Une ouverture aux jeunes via la radio en Haute-Savoie
Au bord du lac d'Annecy, Bonlieu scène nationale de Haute-Savoie lèvera le rideau le 23 septembre pour 4 représentations de la pièce Tout est calme dans les hauteurs, une création de Jean-François Sivadier, co-produite par Bonlieu. La billetterie est encore réservée aux abonnements jusqu'au 14 octobre. Chaque année, le théâtre totalise autour de 9500 abonnements dont 800 scolaires. Ici, même logique qu'à Malraux : une diminution du nombre de spectacles et une augmentation des représentations. "Nous avons eu une attention très forte à rendre accessible tous nos spectacles, en terme de jauge.

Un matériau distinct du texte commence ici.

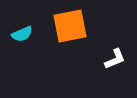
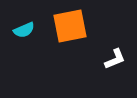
cyan semicircle: moved 2 px right, 4 px up
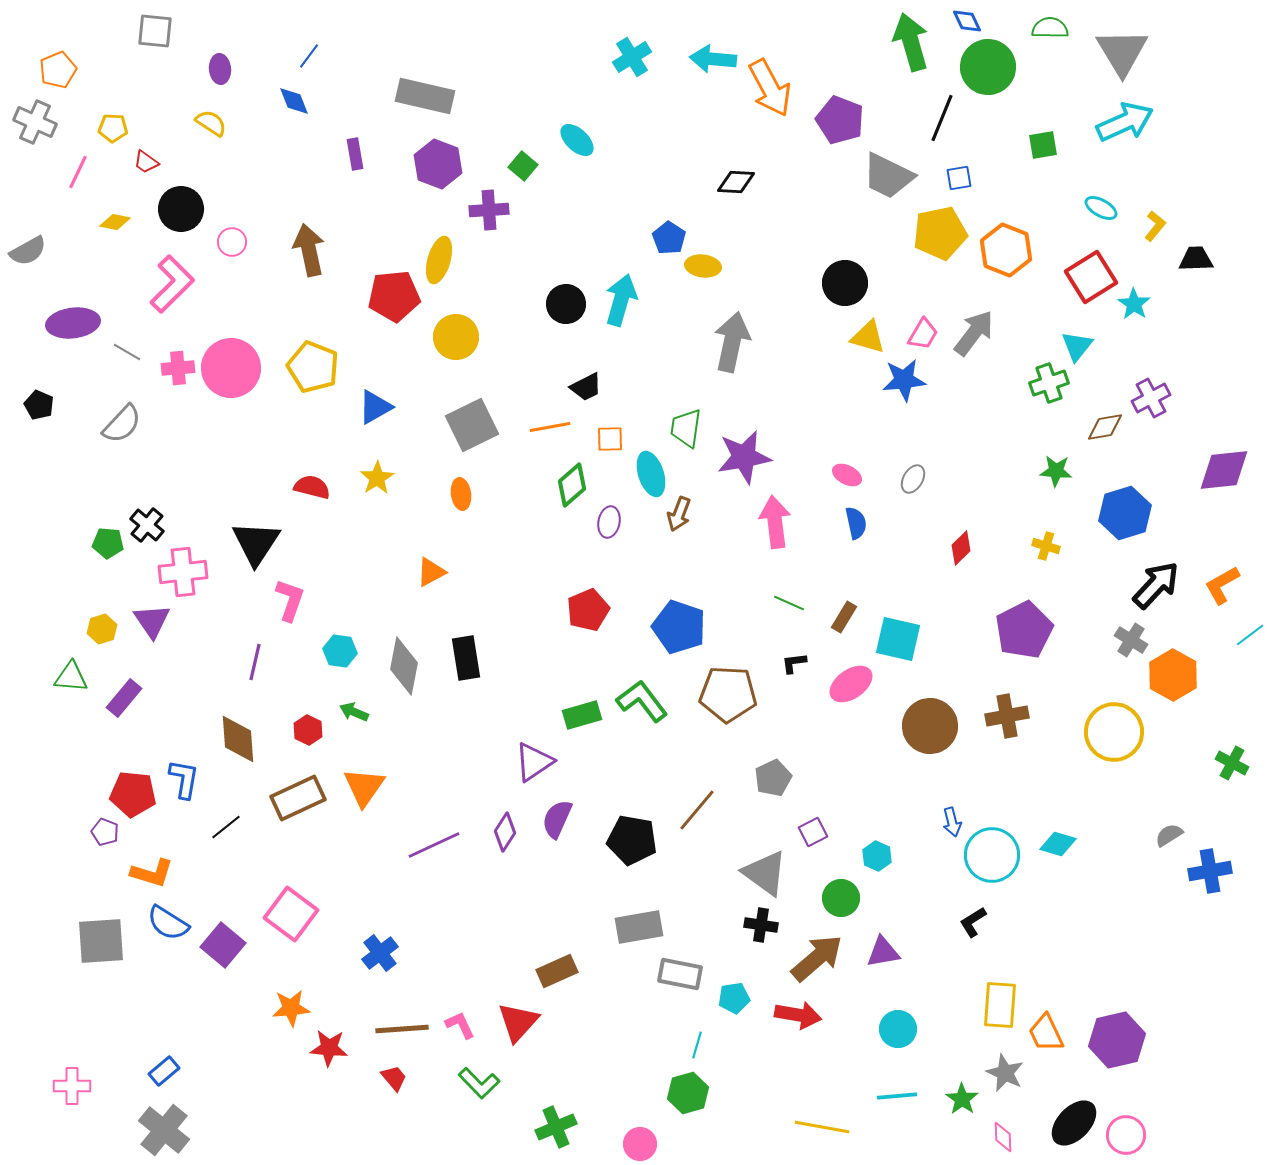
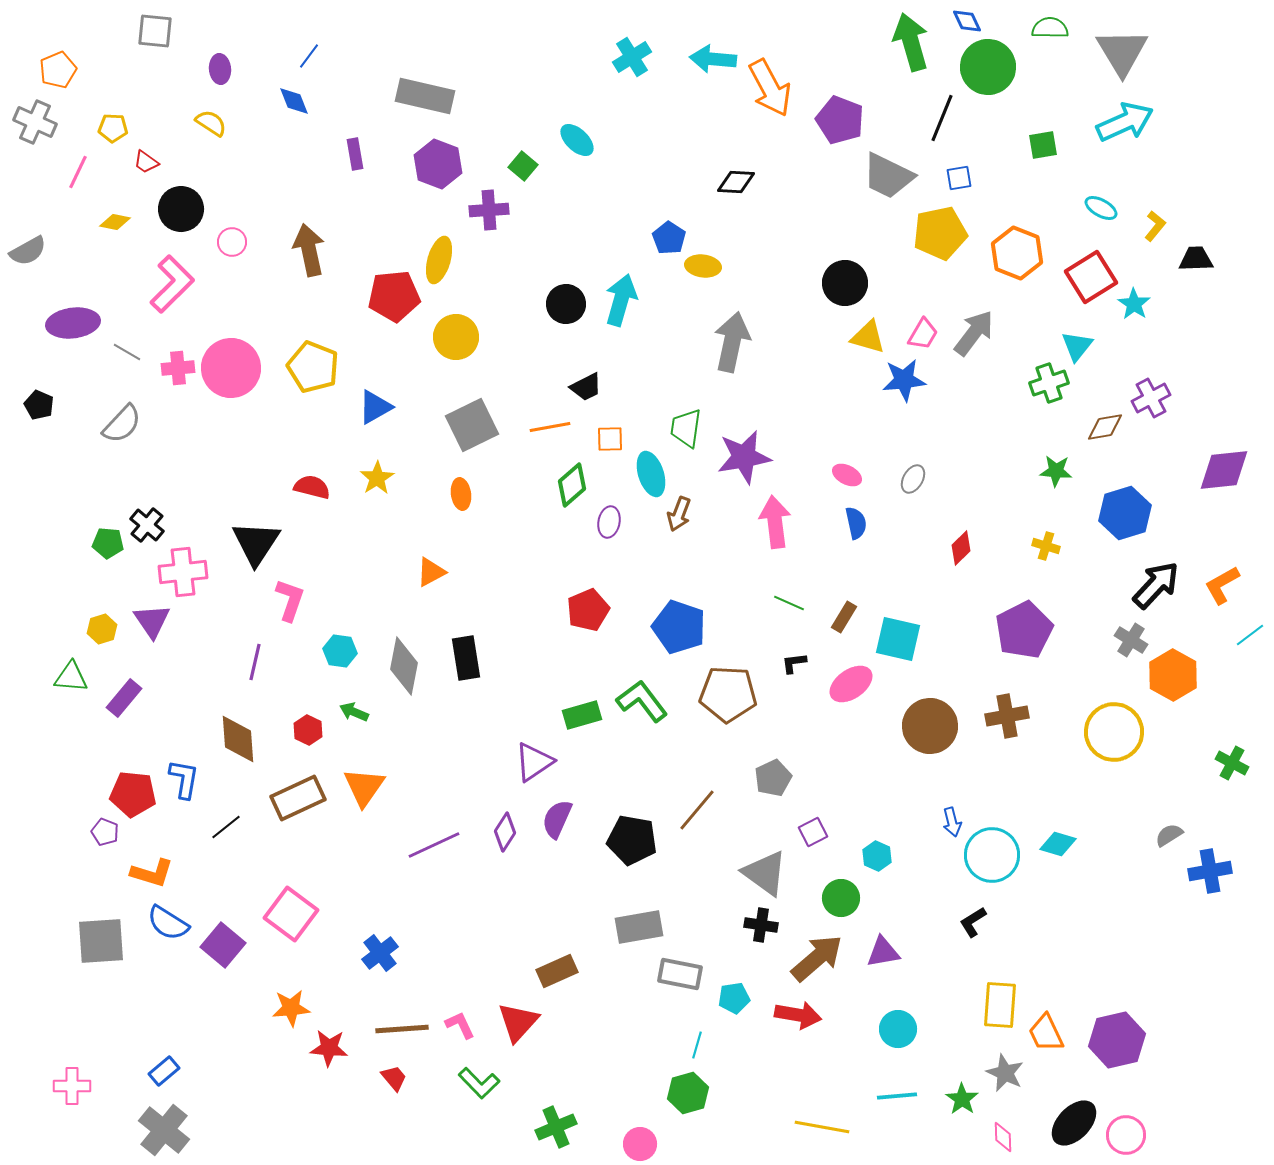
orange hexagon at (1006, 250): moved 11 px right, 3 px down
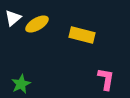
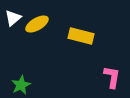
yellow rectangle: moved 1 px left, 1 px down
pink L-shape: moved 6 px right, 2 px up
green star: moved 1 px down
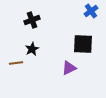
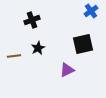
black square: rotated 15 degrees counterclockwise
black star: moved 6 px right, 1 px up
brown line: moved 2 px left, 7 px up
purple triangle: moved 2 px left, 2 px down
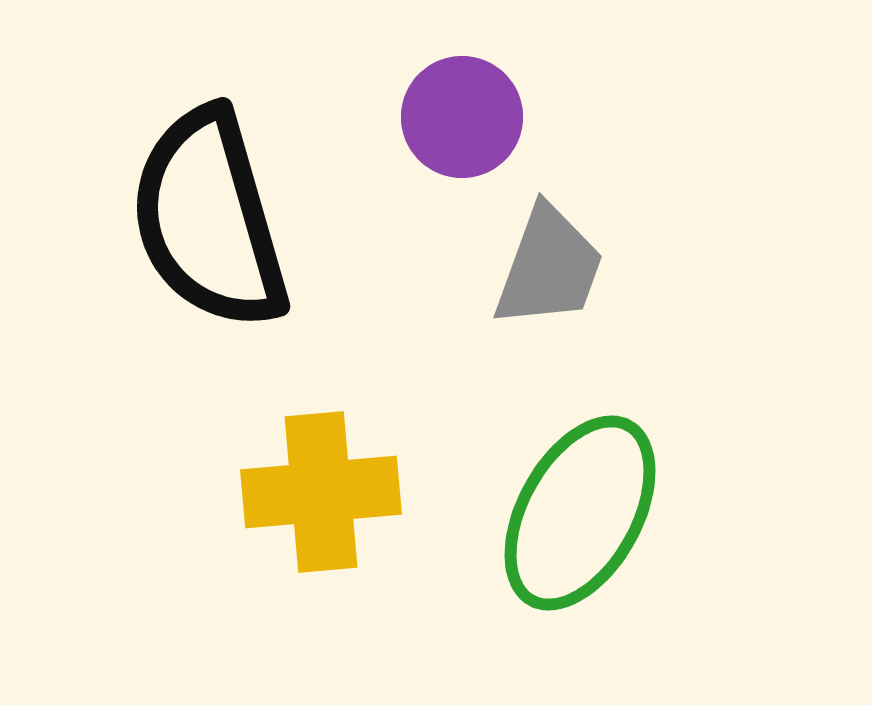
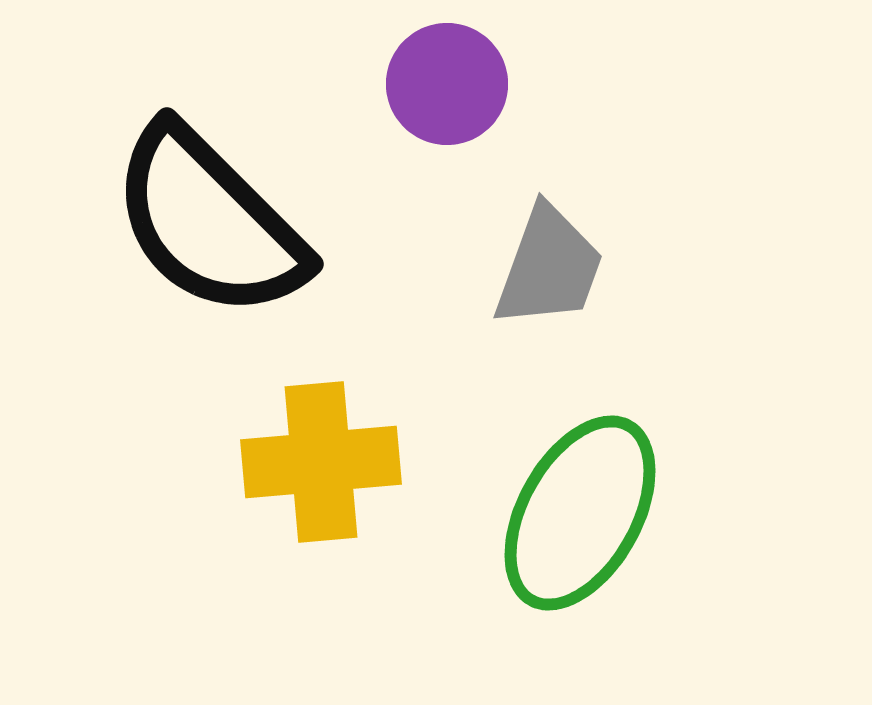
purple circle: moved 15 px left, 33 px up
black semicircle: moved 3 px down; rotated 29 degrees counterclockwise
yellow cross: moved 30 px up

Cette année au total ce sont plus de 100 000 places qui sont offertes, entre notre grande salle qui comporte 925 places, la petite à 270 et notre salle de création à 200 places. Ce qui se joue est davantage un nombre d'entrées sur l'année qu'un taux de remplissage. Ainsi nous flirtons avec les 90 000 entrées chaque année", explique Bertrand Salanon, directeur général de Bonlieu. Cette saison la place des jeunes est encore accentuée. "Nous utilisons le média radio pour permettre d'entendre ce que les jeunes ont à nous dire. Ils animeront des bords-radio, sur le modèle des bords-plateau, ces temps de rencontre avec les artistes à l'issue de leur spectacle, et qui donneront lieu à des podcasts produits par Bonlieu", précise Bertrand Salanon. En partenariat avec Malraux notamment, le projet Le grand flou, se déroulera du 21 au 26 octobre. Neuf personnes âgées de 20 à 28 ans (3 Annéciens, 3 Chambériens, 3 Genevois) se retrouveront à Montmin, un petit village de montagne au dessus du lac d'Annecy, pour vivre ensemble, créer des liens et se former aux outils radiophoniques, telle une résidence artistique qui donnera naissance à une série de podcasts diffusés via les plateformes d'écoute des théâtres partenaires et pendant le temps fort Stayin'Alive à Bonlieu du 24 février au 1er mars 2026. La radio sera aussi sur scène à cette occasion avec Radio live Réconciliations d'Aurélie Charon, pour un spectacle hybride et saisissant autour des témoignages directs de personnes habitant dans des zones de conflit à travers le monde.